Search code examples
state-machinemasstransitsagaautomatonymous

How to persist Saga instances using storage engines and avoid race condition


I tried persisting Saga Instances using RedisSagaRepository; I wanted to run Saga in load balancing setup, so I cannot use InMemorySagaRepository. However, after I switched, I noticed that some of the events published by Consumers were not getting processed by Saga. I checked the queue and did not see any messages.

What I noticed is it will likely occurs when the Consumer took little to no time to process command and publish event.
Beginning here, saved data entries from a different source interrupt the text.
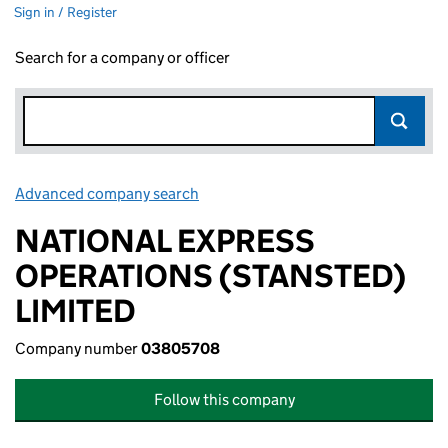
Sign in / Register
Search for a company or officer
Advanced company search
Link opens in new window
NATIONAL EXPRESS
OPERATIONS (STANSTED)
LIMITED
Company number
03805708
Follow this company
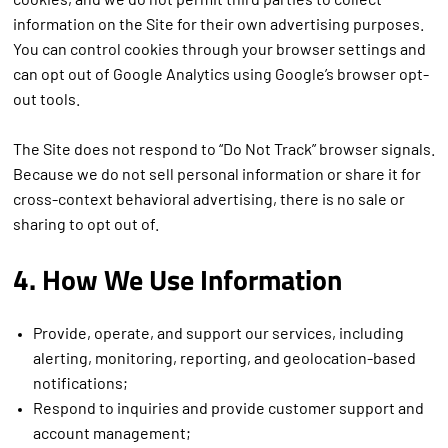
cookies, and we do not permit third parties to collect
information on the Site for their own advertising purposes.
You can control cookies through your browser settings and
can opt out of Google Analytics using Google’s browser opt-
out tools.
The Site does not respond to “Do Not Track” browser signals.
Because we do not sell personal information or share it for
cross-context behavioral advertising, there is no sale or
sharing to opt out of.
4. How We Use Information
Provide, operate, and support our services, including
alerting, monitoring, reporting, and geolocation-based
notifications;
Respond to inquiries and provide customer support and
account management;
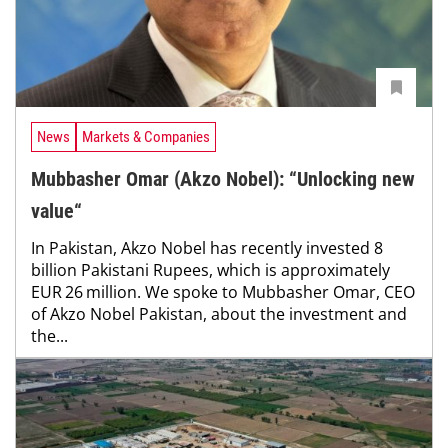
News
Markets & Companies
Mubbasher Omar (Akzo Nobel): “Unlocking new
value“
In Pakistan, Akzo Nobel has recently invested 8
billion Pakistani Rupees, which is approximately
EUR 26 million. We spoke to Mubbasher Omar, CEO
of Akzo Nobel Pakistan, about the investment and
the...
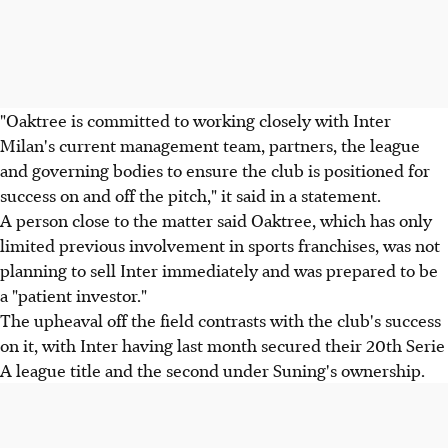
"Oaktree is committed to working closely with Inter
Milan's current management team, partners, the league
and governing bodies to ensure the club is positioned for
success on and off the pitch," it said in a statement.
A person close to the matter said Oaktree, which has only
limited previous involvement in sports franchises, was not
planning to sell Inter immediately and was prepared to be
a "patient investor."
The upheaval off the field contrasts with the club's success
on it, with Inter having last month secured their 20th Serie
A league title and the second under Suning's ownership.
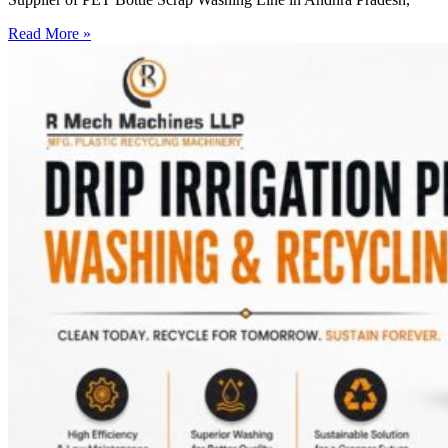
Read More »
This issue will not occur if I use InMemorySagaRepository or add Task.Delay() in Consumer.Consume()

Am I using it incorrectly?

Also, If I want to run Saga in load balancing setup, and if the Saga needs to send multiple commands of the same type using dictionary to track completeness (similar logic as in Handling transition to state for multiple events). When multiple Consumer publish events at the same time, would I have race condition if two Sagas are process two different events at the same time? In this case, would the Dictionary in State object will be set correctly?
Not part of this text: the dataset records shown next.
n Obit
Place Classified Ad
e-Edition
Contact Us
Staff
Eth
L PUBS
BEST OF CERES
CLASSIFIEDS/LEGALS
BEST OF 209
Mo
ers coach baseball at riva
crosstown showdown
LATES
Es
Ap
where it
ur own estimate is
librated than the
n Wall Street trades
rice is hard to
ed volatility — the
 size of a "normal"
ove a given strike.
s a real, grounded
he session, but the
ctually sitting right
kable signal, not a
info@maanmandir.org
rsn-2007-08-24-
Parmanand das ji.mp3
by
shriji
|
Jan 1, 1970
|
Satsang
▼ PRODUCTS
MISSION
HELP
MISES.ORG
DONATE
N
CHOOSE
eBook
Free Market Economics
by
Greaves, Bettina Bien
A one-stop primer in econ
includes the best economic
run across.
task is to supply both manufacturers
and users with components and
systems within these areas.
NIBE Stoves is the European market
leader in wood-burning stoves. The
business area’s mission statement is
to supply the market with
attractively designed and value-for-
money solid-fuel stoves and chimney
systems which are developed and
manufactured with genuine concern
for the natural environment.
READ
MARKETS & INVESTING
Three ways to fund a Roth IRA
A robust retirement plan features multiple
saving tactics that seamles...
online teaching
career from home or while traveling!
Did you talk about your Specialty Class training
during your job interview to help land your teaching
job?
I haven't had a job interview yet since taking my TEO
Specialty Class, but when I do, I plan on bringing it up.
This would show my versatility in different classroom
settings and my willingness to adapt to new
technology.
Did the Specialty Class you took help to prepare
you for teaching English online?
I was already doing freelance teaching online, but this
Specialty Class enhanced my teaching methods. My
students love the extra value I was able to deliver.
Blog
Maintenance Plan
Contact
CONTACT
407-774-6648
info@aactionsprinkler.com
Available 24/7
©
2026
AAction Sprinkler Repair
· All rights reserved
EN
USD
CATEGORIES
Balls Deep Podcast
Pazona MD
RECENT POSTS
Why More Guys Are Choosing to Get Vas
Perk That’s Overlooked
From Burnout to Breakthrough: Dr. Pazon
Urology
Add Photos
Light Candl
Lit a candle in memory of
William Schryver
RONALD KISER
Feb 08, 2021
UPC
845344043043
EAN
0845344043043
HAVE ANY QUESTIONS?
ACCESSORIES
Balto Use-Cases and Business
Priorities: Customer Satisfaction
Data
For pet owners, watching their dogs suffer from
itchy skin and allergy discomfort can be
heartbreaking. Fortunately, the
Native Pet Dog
The code is available here

SagaService.ConfigureSagaEndPoint() is where I switch between InMemorySagaRepository and RedisSagaRepository

private void ConfigureSagaEndPoint(IRabbitMqReceiveEndpointConfigurator endpointConfigurator)
{
    var stateMachine = new MySagaStateMachine();

    try

    {
        var redisConnectionString = "192.168.99.100:6379";
        var redis = ConnectionMultiplexer.Connect(redisConnectionString);

        ///If we switch to RedisSagaRepository and Consumer publish its response too quick,
        ///It seems like the consumer published event reached Saga instance before the state is updated
        ///When it happened, Saga will not process the response event because it is not in the "Processing" state
        //var repository = new RedisSagaRepository<SagaState>(() => redis.GetDatabase());
        var repository = new InMemorySagaRepository<SagaState>();

        endpointConfigurator.StateMachineSaga(stateMachine, repository);
    }
    catch (Exception ex)
    {
        Console.WriteLine(ex.ToString());
    }
}

LeafConsumer.Consume is where we add the Task.Delay()

public class LeafConsumer : IConsumer<IConsumerRequest>
{
    public async Task Consume(ConsumeContext<IConsumerRequest> context)
    {
        ///If MySaga project is using RedisSagaRepository, uncomment await Task.Delay() below
        ///Otherwise, it seems that the Publish message from Consumer will not be processed
        ///If using InMemorySagaRepository, code will work without needing Task.Delay
        ///Maybe I am doing something wrong here with these projects
        ///Or in real life, we probably have code in Consumer that will take a few milliseconds to complete
        ///However, we cannot predict latency between Saga and Redis
        //await Task.Delay(1000);

        Console.WriteLine($"Consuming CorrelationId = {context.Message.CorrelationId}");
        await context.Publish<IConsumerProcessed>(new
        {
            context.Message.CorrelationId,
        });
    }
}

Solution

  • When you have events published in this manner, and are using multiple service instances with a non-transactional saga repository (such as Redis), you need to design your saga such that a unique identifier is used and enforced by Redis. This prevents multiple instances of the same saga from being created.

    You also need to accept the events in more than the "expected" state. For instance, expecting to receive a Start, which puts the saga into a processing state, before receiving another event only in processing, is likely to fail. Allowing the saga to be started (Initially, in Automatonymous) by any of the sequence of events is recommended, to avoid out-of-order message delivery issues. As long as the events all move the dial from the left to the right, the eventual state will be reached. If an earlier event is received after a later event, it shouldn't move the state backwards (or to the left, in this example) but only add information to the saga instance and leave it at the later state.

    If two events are processed on separate service instances, they'll both try to insert the saga instance to Redis, which will fail as a duplicate. The message should then retry (add UseMessageRetry() to your receive endpoint), which would then pick up the now existing saga instance and apply the event.